What you have to do — Pull each line holding the word "berkisar" from the data.

Stored data entries —
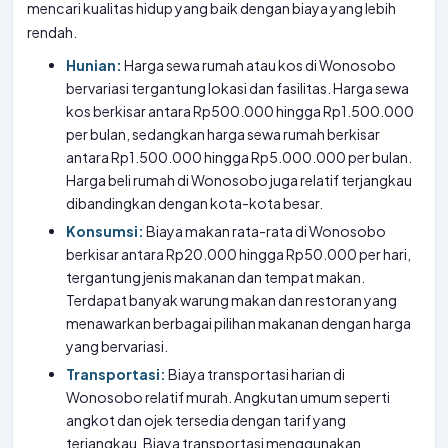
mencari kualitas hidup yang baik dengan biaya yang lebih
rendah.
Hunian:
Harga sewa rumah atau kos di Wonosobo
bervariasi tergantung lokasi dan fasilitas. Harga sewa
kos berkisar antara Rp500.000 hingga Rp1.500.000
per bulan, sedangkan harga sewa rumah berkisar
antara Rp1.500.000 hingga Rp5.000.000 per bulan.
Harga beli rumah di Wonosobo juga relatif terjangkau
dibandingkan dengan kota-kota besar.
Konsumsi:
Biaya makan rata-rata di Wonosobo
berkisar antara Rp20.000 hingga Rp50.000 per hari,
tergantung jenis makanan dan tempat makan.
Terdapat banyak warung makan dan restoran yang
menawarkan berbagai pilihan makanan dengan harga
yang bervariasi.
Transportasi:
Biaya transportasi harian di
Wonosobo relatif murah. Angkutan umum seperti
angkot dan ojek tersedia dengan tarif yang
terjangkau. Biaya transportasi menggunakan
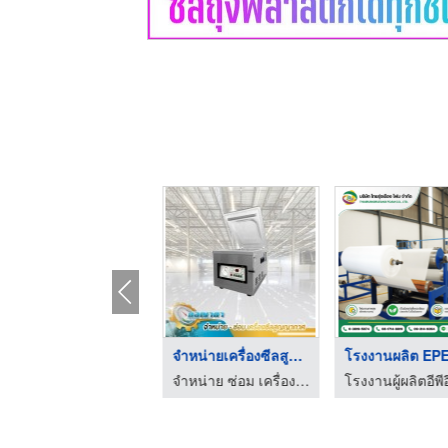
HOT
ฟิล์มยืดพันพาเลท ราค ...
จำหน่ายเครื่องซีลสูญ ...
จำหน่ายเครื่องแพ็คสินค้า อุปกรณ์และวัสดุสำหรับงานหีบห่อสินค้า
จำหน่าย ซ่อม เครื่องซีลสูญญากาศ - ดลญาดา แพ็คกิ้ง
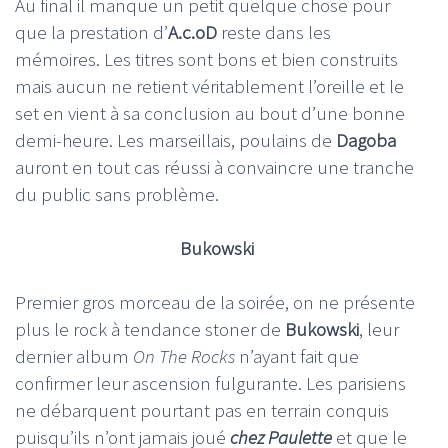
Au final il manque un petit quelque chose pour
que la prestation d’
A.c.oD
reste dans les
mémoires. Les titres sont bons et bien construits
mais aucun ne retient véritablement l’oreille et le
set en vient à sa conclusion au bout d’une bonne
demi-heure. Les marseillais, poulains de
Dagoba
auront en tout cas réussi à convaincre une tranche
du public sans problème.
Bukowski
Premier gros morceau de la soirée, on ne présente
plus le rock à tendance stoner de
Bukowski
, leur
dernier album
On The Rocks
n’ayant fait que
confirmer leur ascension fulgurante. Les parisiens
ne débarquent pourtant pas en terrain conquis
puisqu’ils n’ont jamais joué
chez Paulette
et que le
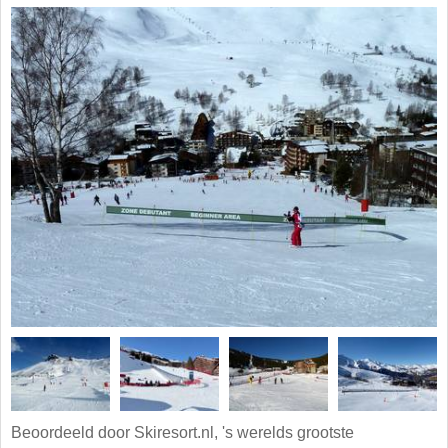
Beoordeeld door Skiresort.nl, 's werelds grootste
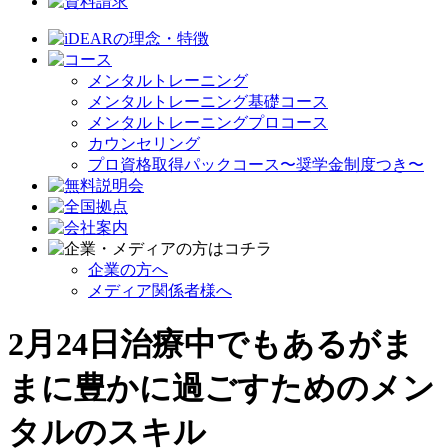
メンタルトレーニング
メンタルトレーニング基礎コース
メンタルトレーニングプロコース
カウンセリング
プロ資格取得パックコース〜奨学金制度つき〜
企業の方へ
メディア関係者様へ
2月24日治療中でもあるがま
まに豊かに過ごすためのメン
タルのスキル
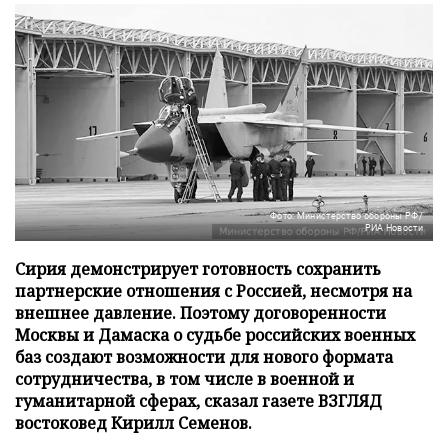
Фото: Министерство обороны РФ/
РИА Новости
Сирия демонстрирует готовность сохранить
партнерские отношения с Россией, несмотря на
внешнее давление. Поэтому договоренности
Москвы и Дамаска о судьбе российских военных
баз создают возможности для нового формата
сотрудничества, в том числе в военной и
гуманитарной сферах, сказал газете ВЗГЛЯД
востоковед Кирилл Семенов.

--

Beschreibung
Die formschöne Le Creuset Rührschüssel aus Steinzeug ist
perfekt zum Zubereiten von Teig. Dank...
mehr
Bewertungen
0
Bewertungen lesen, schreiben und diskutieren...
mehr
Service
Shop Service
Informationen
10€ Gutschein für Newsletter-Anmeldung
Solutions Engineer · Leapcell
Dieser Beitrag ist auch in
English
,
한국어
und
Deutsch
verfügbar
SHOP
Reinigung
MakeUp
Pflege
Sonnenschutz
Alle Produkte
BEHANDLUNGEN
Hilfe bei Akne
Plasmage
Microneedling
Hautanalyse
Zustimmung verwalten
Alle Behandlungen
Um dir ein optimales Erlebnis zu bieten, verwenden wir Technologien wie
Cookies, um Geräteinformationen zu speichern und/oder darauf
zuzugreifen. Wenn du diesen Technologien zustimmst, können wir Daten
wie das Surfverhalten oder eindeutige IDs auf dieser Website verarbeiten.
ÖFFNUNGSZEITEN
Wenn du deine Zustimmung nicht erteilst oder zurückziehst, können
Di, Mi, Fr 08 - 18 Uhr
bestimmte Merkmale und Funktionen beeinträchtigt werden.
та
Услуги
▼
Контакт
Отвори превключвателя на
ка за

==

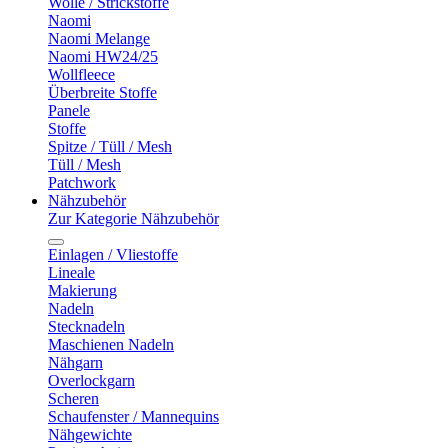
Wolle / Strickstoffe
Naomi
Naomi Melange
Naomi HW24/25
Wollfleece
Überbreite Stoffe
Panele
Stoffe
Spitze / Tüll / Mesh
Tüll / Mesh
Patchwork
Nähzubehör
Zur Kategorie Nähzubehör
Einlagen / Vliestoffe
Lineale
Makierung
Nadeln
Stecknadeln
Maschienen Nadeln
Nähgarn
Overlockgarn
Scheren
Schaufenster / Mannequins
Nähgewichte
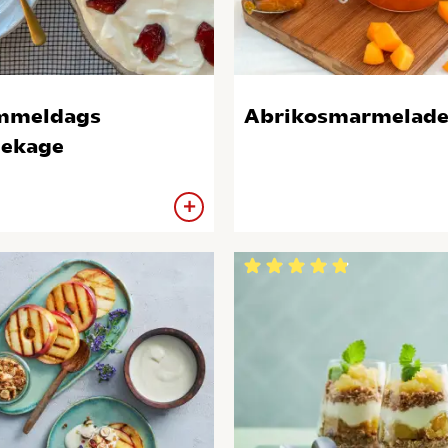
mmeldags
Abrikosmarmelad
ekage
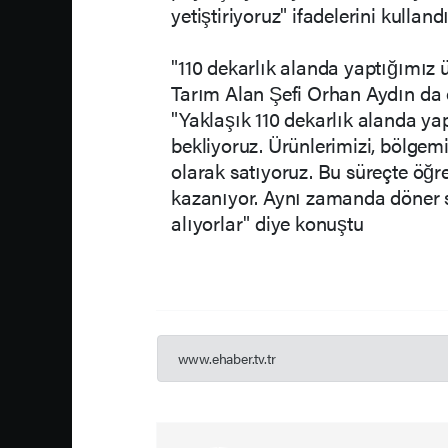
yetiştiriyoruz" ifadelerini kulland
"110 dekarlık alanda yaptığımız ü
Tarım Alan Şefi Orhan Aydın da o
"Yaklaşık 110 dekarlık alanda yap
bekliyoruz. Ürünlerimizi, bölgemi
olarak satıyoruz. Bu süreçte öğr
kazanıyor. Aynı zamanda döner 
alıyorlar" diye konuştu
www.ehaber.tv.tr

Exercise result —
kos berkisar antara Rp500.000 hingga Rp1.500.000
per bulan, sedangkan harga sewa rumah berkisar
berkisar antara Rp20.000 hingga Rp50.000 per hari,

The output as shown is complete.